• _What the task asks_
What is needed is a verbatim copy of the data, minus the pictures.

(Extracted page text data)
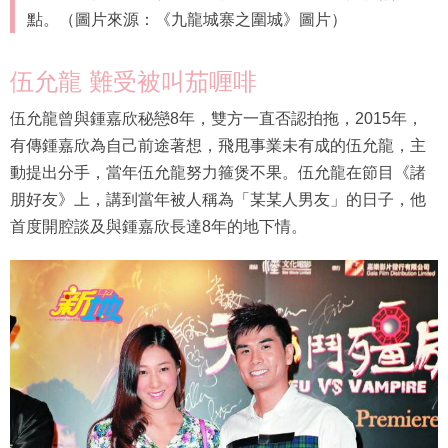
點。（圖片來源：《九龍城寨之圍城》圖片）
伍允龍 難受被叫茄喱啡
伍允龍曾與鍾嘉欣秘戀8年，雙方一直否認拍拖，2015年，
有傳鍾嘉欣為自己前途著想，飛甩事業未有成的伍允龍，主
動提出分手，當年伍允龍努力箍煲不果。伍允龍在節目《諸
朋好友》上，講到當年被人稱為「某某人男友」的日子，他
首度開腔談及與鍾嘉欣長達8年的地下情。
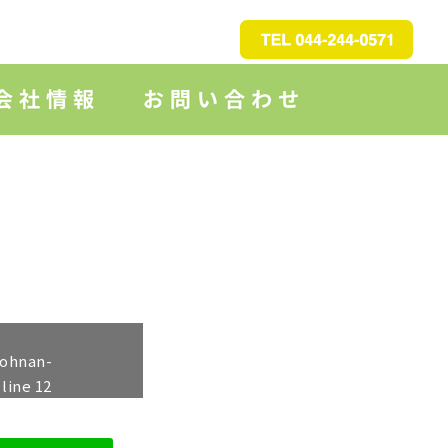
johnan-
 line
12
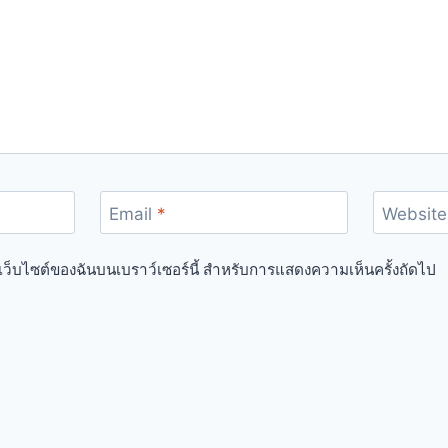
Email
*
Website
ื่อเว็บไซต์ของฉันบนเบราว์เซอร์นี้ สำหรับการแสดงความเห็นครั้งถัดไป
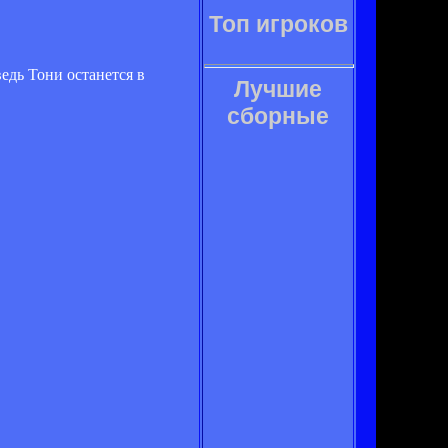
Топ игроков
едь Тони останется в
Лучшие
сборные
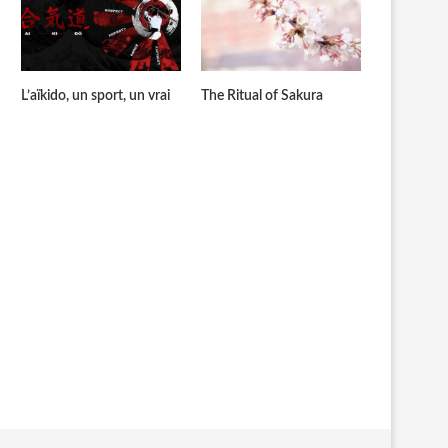
L’aïkido, un sport, un vrai
The Ritual of Sakura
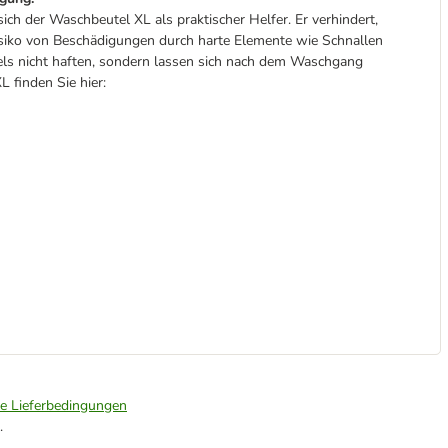
ich der Waschbeutel XL als praktischer Helfer. Er verhindert,
siko von Beschädigungen durch harte Elemente wie Schnallen
els nicht haften, sondern lassen sich nach dem Waschgang
 finden Sie hier:
ie Lieferbedingungen
.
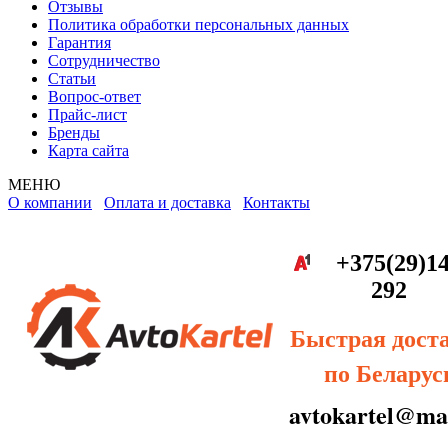
Отзывы
Политика обработки персональных данных
Гарантия
Сотрудничество
Статьи
Вопрос-ответ
Прайс-лист
Бренды
Карта сайта
МЕНЮ
О компании
Оплата и доставка
Контакты
+375(29)14
292
Быстрая дост
по Беларус
avtokartel@mai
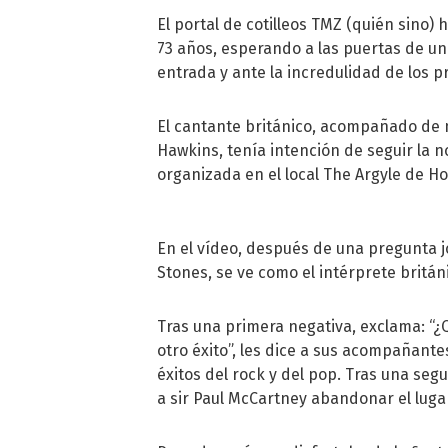
El portal de cotilleos TMZ (quién sino) 
73 años, esperando a las puertas de un
entrada y ante la incredulidad de los p
El cantante británico, acompañado de mú
Hawkins, tenía intención de seguir la n
organizada en el local The Argyle de Ho
En el vídeo, después de una pregunta jo
Stones, se ve como el intérprete britán
Tras una primera negativa, exclama: 
otro éxito”, les dice a sus acompañant
éxitos del rock y del pop. Tras una seg
a sir Paul McCartney abandonar el luga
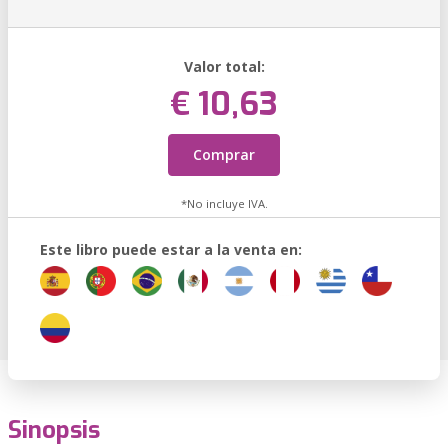
Valor total:
€ 10,63
Comprar
*No incluye IVA.
Este libro puede estar a la venta en:
Sinopsis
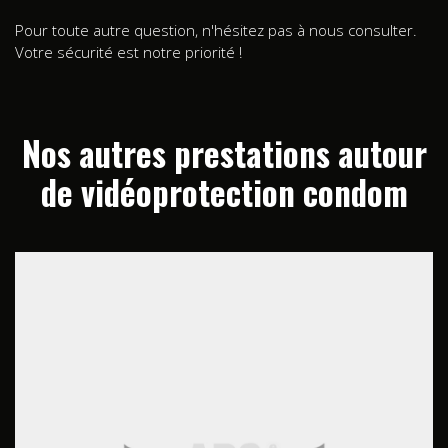
Pour toute autre question, n'hésitez pas à nous consulter.
Votre sécurité est notre priorité !
Nos autres prestations autour
de vidéoprotection condom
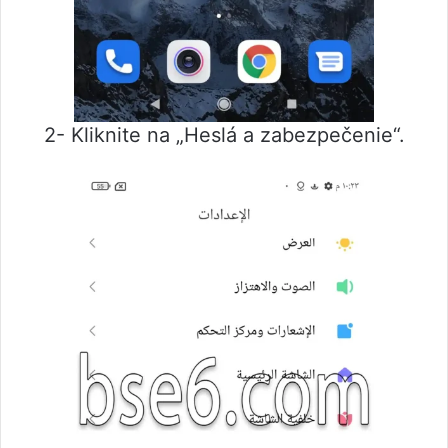
2- Kliknite na „Heslá a zabezpečenie“.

• _Result of this exercise_
點。（圖片來源：《九龍城寨之圍城》圖片）
伍允龍 難受被叫茄喱啡
伍允龍曾與鍾嘉欣秘戀8年，雙方一直否認拍拖，2015年，
有傳鍾嘉欣為自己前途著想，飛甩事業未有成的伍允龍，主
動提出分手，當年伍允龍努力箍煲不果。伍允龍在節目《諸
朋好友》上，講到當年被人稱為「某某人男友」的日子，他
首度開腔談及與鍾嘉欣長達8年的地下情。
johnan-
 line
12
Email
*
Website
ื่อเว็บไซต์ของฉันบนเบราว์เซอร์นี้ สำหรับการแสดงความเห็นครั้งถัดไป
Топ игроков
едь Тони останется в
Лучшие
сборные
L’aïkido, un sport, un vrai
The Ritual of Sakura
ich der Waschbeutel XL als praktischer Helfer. Er verhindert,
siko von Beschädigungen durch harte Elemente wie Schnallen
els nicht haften, sondern lassen sich nach dem Waschgang
 finden Sie hier:
ie Lieferbedingungen
.
Отзывы
Политика обработки персональных данных
Гарантия
Сотрудничество
Статьи
Вопрос-ответ
Прайс-лист
Бренды
Карта сайта
МЕНЮ
О компании
Оплата и доставка
Контакты
+375(29)14
292
Быстрая дост
по Беларус
avtokartel@mai
El portal de cotilleos TMZ (quién sino) 
73 años, esperando a las puertas de un
entrada y ante la incredulidad de los p
El cantante británico, acompañado de mú
Hawkins, tenía intención de seguir la n
organizada en el local The Argyle de Ho
En el vídeo, después de una pregunta jo
Stones, se ve como el intérprete britán
Tras una primera negativa, exclama: 
otro éxito”, les dice a sus acompañant
éxitos del rock y del pop. Tras una seg
a sir Paul McCartney abandonar el luga
Valor total:
€ 10,63
Comprar
*No incluye IVA.
Este libro puede estar a la venta en:
Sinopsis
Pour toute autre question, n'hésitez pas à nous consulter.
Votre sécurité est notre priorité !
Nos autres prestations autour
de vidéoprotection condom
2- Kliknite na „Heslá a zabezpečenie“.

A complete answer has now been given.